3.1: The Giant Panda
A giant panda lives in a zoo. What does the point on the graph tell you about the panda?
3.2: Weight and Fuel Efficiency
The table shows the weight and fuel efficiency of 18 different cars.
car  weight (kg)  fuel efficiency (mpg) 

A  \(1,\!549\)  25 
B  \(1,\!610\)  20 
C  \(1,\!737\)  21 
D  \(1,\!777\)  20 
E  \(1,\!486\)  23 
F  \(1,\!962\)  16 
G  \(2,\!384\)  16 
H  \(1,\!957\)  19 
I  \(2,\!212\)  16 
J  \(1,\!115\)  29 
K  \(2,\!068\)  18 
L  \(1,\!663\)  19 
M  \(2,\!216\)  18 
N  \(1,\!432\)  25 
O  \(1,\!987\)  18 
P  \(1,\!580\)  26 
Q  \(1,\!234\)  30 
R  \(1,\!656\)  23 
The data points in the table are shown in this scatter plot.
You can hide the expressions list using the double arrow. You can click on a point to see its coordinates.

Which point in the scatter plot represents Car L’s measurements?
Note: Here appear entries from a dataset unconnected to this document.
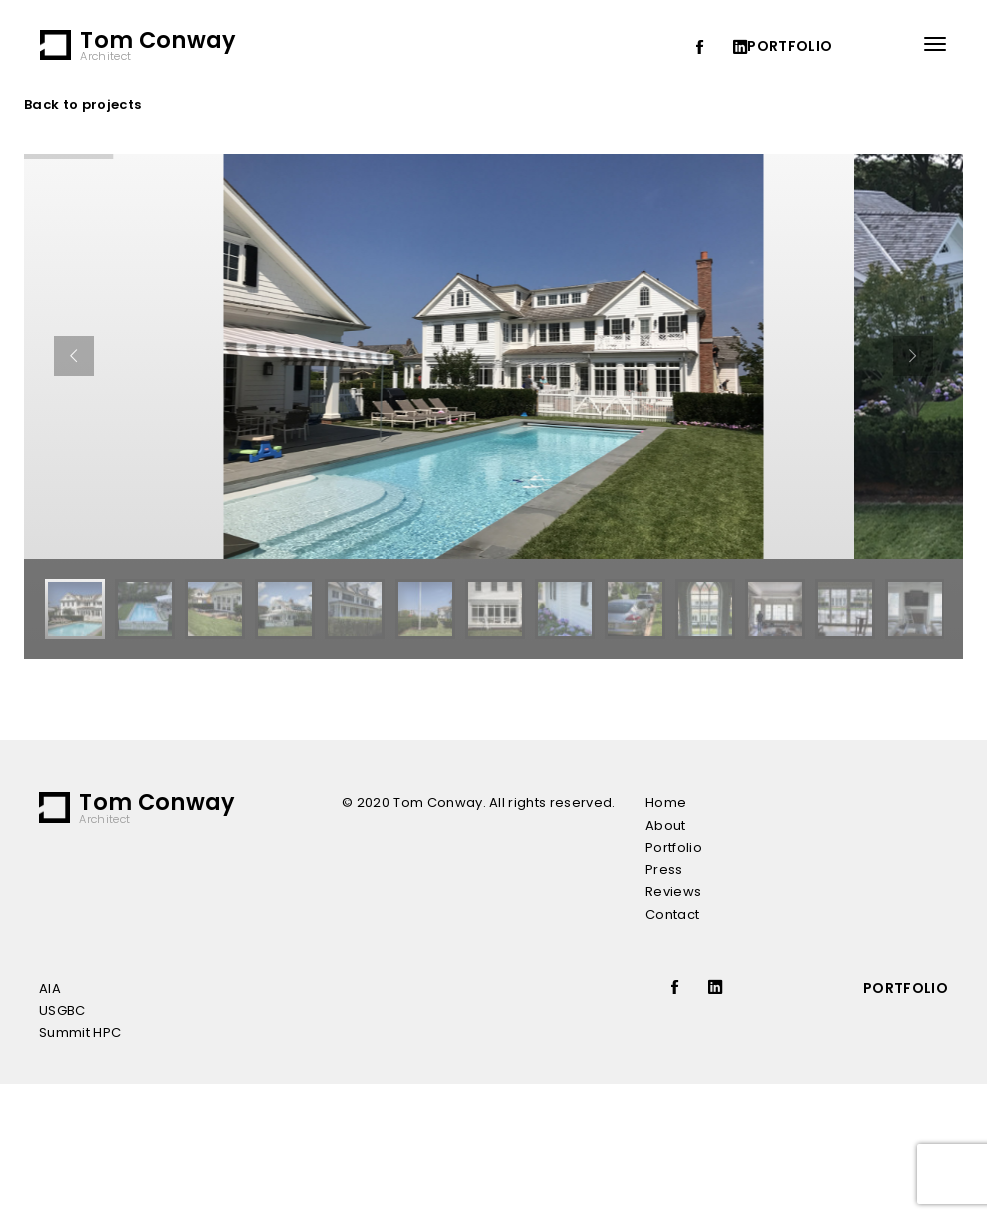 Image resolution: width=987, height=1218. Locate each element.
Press (664, 869)
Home (665, 802)
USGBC (62, 1010)
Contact (672, 914)
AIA (50, 988)
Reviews (673, 891)
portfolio (789, 46)
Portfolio (673, 847)
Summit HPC (80, 1032)
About (665, 825) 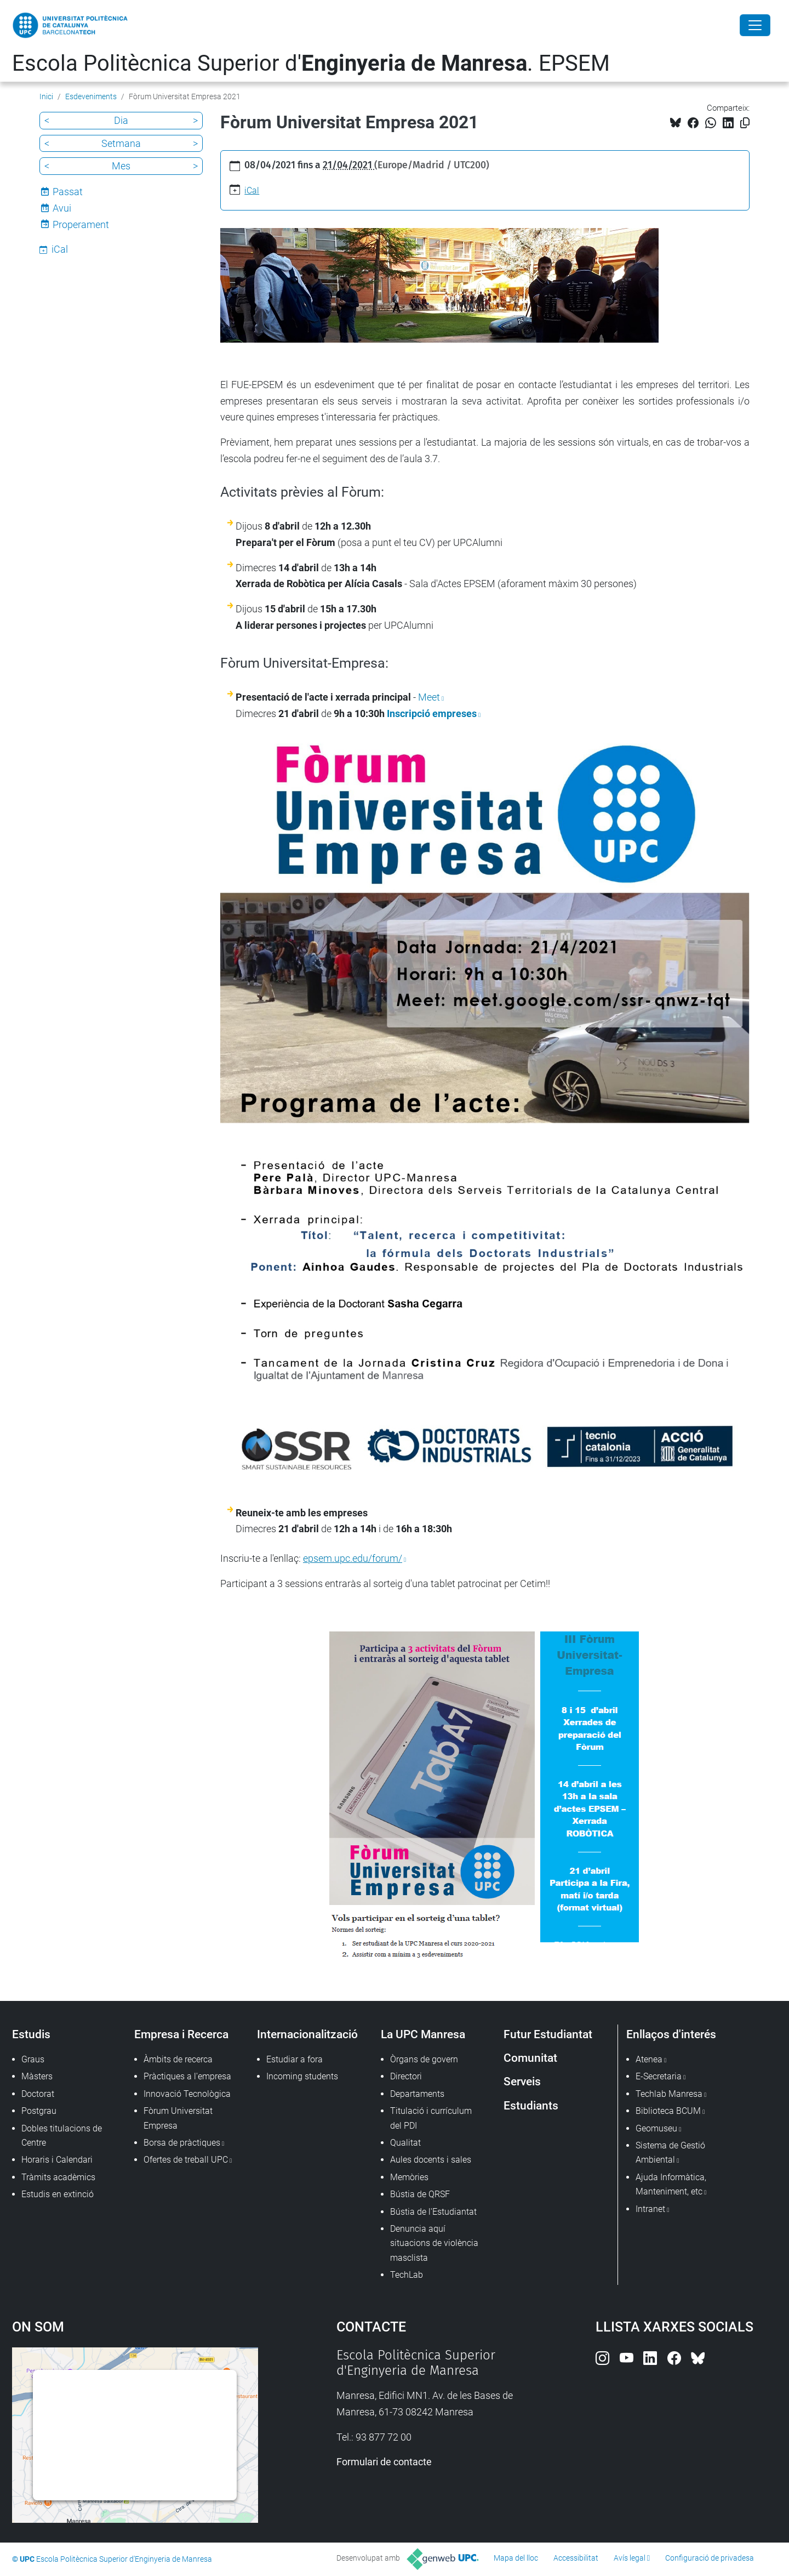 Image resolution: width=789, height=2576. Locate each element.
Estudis (31, 2034)
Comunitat (530, 2058)
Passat (68, 191)
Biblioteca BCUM (668, 2111)
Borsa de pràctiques (182, 2142)
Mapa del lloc (516, 2558)
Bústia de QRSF (420, 2194)
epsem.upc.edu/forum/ (352, 1558)
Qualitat (405, 2142)
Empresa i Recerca (181, 2034)
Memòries (409, 2177)
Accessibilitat (575, 2558)
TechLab (406, 2275)
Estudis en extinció (57, 2194)
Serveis (522, 2081)
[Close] (755, 25)
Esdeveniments (91, 96)
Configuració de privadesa (709, 2558)
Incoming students (302, 2076)
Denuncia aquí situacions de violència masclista (434, 2243)
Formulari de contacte (384, 2461)
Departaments (417, 2094)
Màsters (37, 2076)
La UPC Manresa (423, 2034)
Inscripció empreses (432, 713)
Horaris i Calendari (57, 2159)
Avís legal (629, 2558)
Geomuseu (656, 2128)
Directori (406, 2076)
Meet (429, 697)
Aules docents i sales (430, 2159)
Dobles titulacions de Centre (61, 2135)
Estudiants (531, 2105)
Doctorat (37, 2094)
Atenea (649, 2059)
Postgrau (38, 2111)
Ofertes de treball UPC (186, 2159)
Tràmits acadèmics (58, 2177)
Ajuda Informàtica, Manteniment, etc (671, 2184)
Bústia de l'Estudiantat (433, 2212)
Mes (121, 166)
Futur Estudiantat (548, 2034)
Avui (62, 208)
Drag the circle around the correct point.

What is the fuel efficiency of the car with the greatest weight?

What is the weight of the car with the greatest fuel efficiency?
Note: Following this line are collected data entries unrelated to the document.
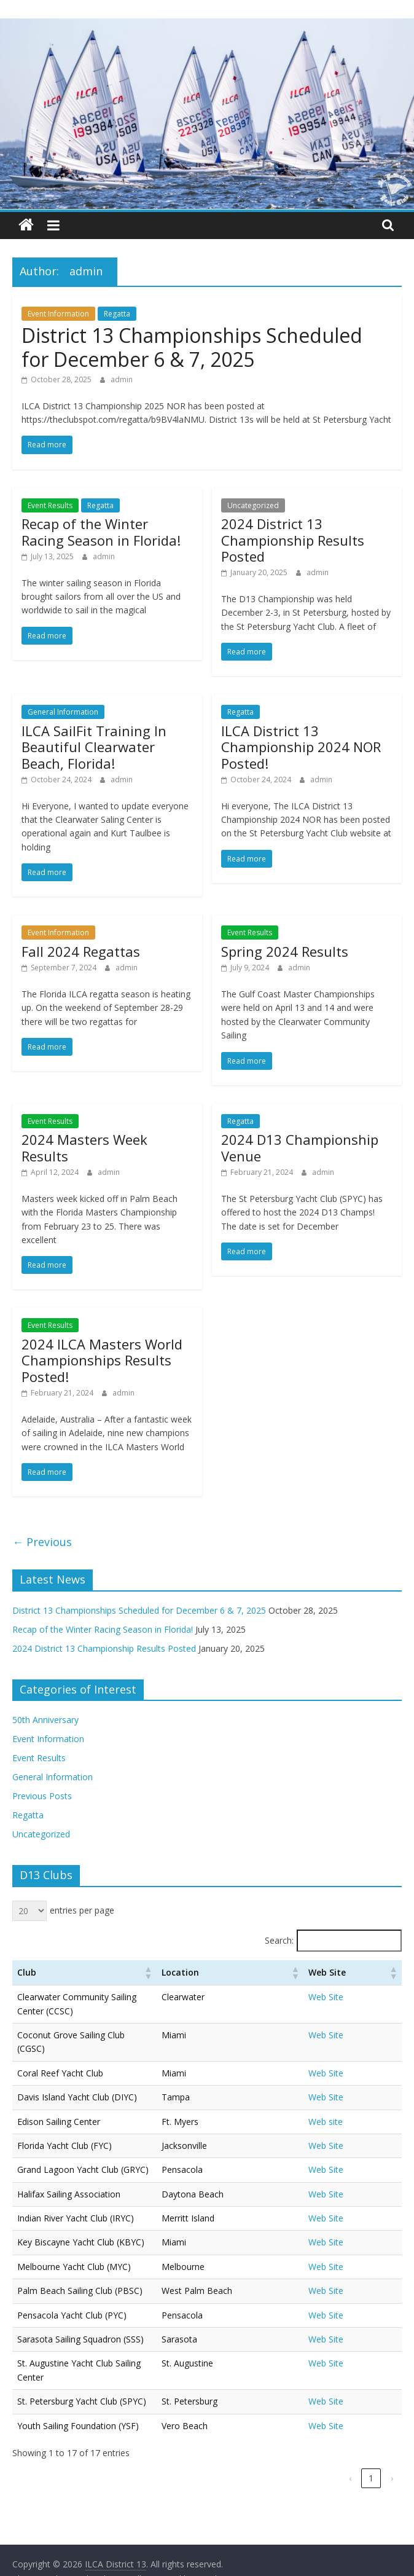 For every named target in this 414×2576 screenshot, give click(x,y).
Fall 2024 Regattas (80, 951)
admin (122, 379)
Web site (355, 2094)
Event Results (50, 505)
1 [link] (371, 2437)
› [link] (392, 2437)
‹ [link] (350, 2437)
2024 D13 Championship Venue (299, 1147)
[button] (228, 1972)
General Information (63, 712)
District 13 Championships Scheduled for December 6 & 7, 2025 (191, 347)
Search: (279, 1940)
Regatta (117, 313)
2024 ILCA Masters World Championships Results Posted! (101, 1360)
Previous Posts (42, 1796)
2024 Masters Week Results (84, 1147)
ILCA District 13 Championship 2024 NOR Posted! (301, 746)
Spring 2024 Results (284, 951)
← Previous (42, 1541)
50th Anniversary (45, 1720)
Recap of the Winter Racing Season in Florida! (101, 531)
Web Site (355, 1997)
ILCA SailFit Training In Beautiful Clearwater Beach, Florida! (93, 746)
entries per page (82, 1910)
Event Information (58, 313)
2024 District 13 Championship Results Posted (292, 539)
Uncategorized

Car S weighs 1,912 kilograms and gets 16 miles per gallon. On the scatter plot, plot a point that represents Car S’s measurements.

Cars N and O, shown in the scatter plot, are made by the same company. Compare their weights and fuel efficiencies. Does anything surprise you about these cars?
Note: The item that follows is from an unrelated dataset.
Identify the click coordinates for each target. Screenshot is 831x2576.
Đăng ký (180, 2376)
A different company makes Cars F and G. Compare their weights and fuel efficiencies. Does anything surprise you about these cars?
After a board game competition, the tournament director collects 50 dice from the games played and rolls each one until he gets bored and tries a different one. The scatter plot shows the number of times he rolled each die and the number of 6s that resulted during those rolls.
Select a point in the scatter plot and give its approximate coordinates, then tell the story of that point in the context of the problem.
3.3: Coat Sales
A clothing store keeps track of the average monthly temperature in degrees Celsius and coat sales in dollars.
temperature (degrees Celsius)  coat sales (dollars) 

5  1,550 
3  1,340 
3  1,060 
8  1,070 
15  680 
21  490 
23  410 
21  510 
17  600 
11  740 
6  940 
2  1,390 
 What does the point \((15, 680)\) represent?
 For the month with the lowest average temperature, estimate the total amount made from coat sales. Explain how you used the table to find this information.
 For the month with the smallest coat sales, estimate the average monthly temperature. Explain how you used the scatter plot to find this information.
 If there were a point at \((0, A)\) what would it represent? Use the scatter plot to estimate a value for \(A\).
 What would a point at \((B, 0)\) represent? Use the scatter plot to estimate a value for \(B\).
 Would it make sense to use this trend to estimate the value of sales when the average monthly temperature is 60 degrees Celsius? Explain your reasoning.
Summary
Scatter plots show two measurements for each individual from a group. For example, this scatter plot shows the weight and height for each dog from a group of 25 dogs.
We can see that the tallest dogs are 27 inches, and that one of those tallest dogs weighs about 75 pounds while the other weighs about 110 pounds. This shows us that dog weight is not a function of dog height because there would be two different outputs for the same input. But we can see a general trend: Taller dogs tend to weigh more than shorter dogs. There are exceptions. For example, there is a dog that is 18 inches tall and weighs over 50 pounds, and there is another dog that is 21 inches tall but weighs less than 30 pounds.
When we collect data by measuring attributes like height, weight, area, or volume, we call the data numerical data (or measurement data), and we say that height, weight, area, or volume is a numerical variable. Upcoming lessons will discuss how to identify and describe trends in data that has been collected.